As EARTH TECH's HR department tackles these issues, Creel will be thinking more about the company's direction as a whole. Each year, EARTH TECH establishes a three-year strategic plan. But due to the nature of the industry, which fluctuates according to the economy, government regulations and public sentiment, management adjusts the plan accordingly. "One has to be flexible and responsive to the client. If the client needs missiles, you site missiles. If the client needs base clean up, you clean up the base." Part of EARTH TECH's future strategy, she says, includes laying the foundation to absorb the global market, particularly in the Pacific Rim. For example, if EARTH TECH had been operating in Kobe, Japan during last January's earthquake, the company might have been charged with responsibility for the repair and rebuilding of water and waste-water treatment systems. Likewise, other Asian countries, she adds, appear more willing to pay for cleaning up contaminated water and waste water in that region.

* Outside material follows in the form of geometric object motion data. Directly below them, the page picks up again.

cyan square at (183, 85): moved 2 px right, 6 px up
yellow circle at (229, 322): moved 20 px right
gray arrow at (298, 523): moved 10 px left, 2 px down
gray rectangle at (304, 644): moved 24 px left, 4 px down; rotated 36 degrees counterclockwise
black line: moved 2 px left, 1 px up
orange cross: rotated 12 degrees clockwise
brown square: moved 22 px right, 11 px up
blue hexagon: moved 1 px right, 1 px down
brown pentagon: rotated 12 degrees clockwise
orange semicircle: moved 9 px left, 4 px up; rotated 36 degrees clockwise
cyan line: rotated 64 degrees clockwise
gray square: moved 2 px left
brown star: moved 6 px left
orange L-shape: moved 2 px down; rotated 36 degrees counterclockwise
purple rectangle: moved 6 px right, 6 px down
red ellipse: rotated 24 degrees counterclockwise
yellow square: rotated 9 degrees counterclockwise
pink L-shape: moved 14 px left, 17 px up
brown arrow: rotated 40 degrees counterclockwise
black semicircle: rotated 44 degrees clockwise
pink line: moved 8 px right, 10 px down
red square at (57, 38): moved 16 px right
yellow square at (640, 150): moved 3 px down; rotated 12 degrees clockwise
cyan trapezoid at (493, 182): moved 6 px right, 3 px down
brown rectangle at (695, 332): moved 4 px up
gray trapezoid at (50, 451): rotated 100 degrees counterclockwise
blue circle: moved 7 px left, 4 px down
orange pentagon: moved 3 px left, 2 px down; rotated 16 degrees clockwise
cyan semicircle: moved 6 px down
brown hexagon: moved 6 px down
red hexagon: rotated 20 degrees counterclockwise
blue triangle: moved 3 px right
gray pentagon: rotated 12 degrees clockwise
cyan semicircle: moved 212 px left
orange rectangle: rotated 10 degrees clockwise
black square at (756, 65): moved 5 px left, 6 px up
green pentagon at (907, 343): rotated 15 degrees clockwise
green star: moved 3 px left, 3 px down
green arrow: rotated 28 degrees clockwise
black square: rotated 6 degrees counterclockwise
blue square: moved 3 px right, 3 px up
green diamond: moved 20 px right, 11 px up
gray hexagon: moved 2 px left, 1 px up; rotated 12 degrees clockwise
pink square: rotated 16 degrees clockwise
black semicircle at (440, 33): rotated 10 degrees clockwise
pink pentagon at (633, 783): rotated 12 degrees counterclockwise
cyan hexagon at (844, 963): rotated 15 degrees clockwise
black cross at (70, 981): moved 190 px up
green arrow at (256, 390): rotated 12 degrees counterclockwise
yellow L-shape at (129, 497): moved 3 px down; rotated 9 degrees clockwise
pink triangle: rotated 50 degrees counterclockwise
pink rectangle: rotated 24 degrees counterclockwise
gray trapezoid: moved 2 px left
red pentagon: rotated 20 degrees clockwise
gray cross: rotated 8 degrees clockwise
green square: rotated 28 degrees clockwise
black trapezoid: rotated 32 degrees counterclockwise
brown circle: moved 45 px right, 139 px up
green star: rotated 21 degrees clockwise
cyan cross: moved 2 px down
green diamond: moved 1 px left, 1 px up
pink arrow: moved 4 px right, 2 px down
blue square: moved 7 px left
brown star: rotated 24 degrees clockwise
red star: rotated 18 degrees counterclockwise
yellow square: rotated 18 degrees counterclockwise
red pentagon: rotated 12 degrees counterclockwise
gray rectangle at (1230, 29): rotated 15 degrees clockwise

But until the global opportunities become more concrete, Creel plans to continue overseeing the integration of the Summit merger and HazWaste acquisition. Last year, she traveled 233,000 air miles. This year, she expects to continue at the same rate. She believes that her accessibility will demonstrate her commitment to open communication between EARTH TECH's executives and the new employees. But if she's learned any lesson from the Summit merger, it was this: Don't neglect the employees of the original company. "With Summit, I was so concerned about reaching out to the new employees, I didn't give as much attention as I should have to the [others]. The original employees need the same amount of time and attention. Through the second merger [HazWaste], I'll be more sensitive to that." That's good news for Collins, who says that working on the same floor and being involved in the transition helped her to keep pace with Diane's direction. Now, was that by air, land or sea?
Personnel Journal, March 1995, Vol. 74, No. 3, pp. 34-41.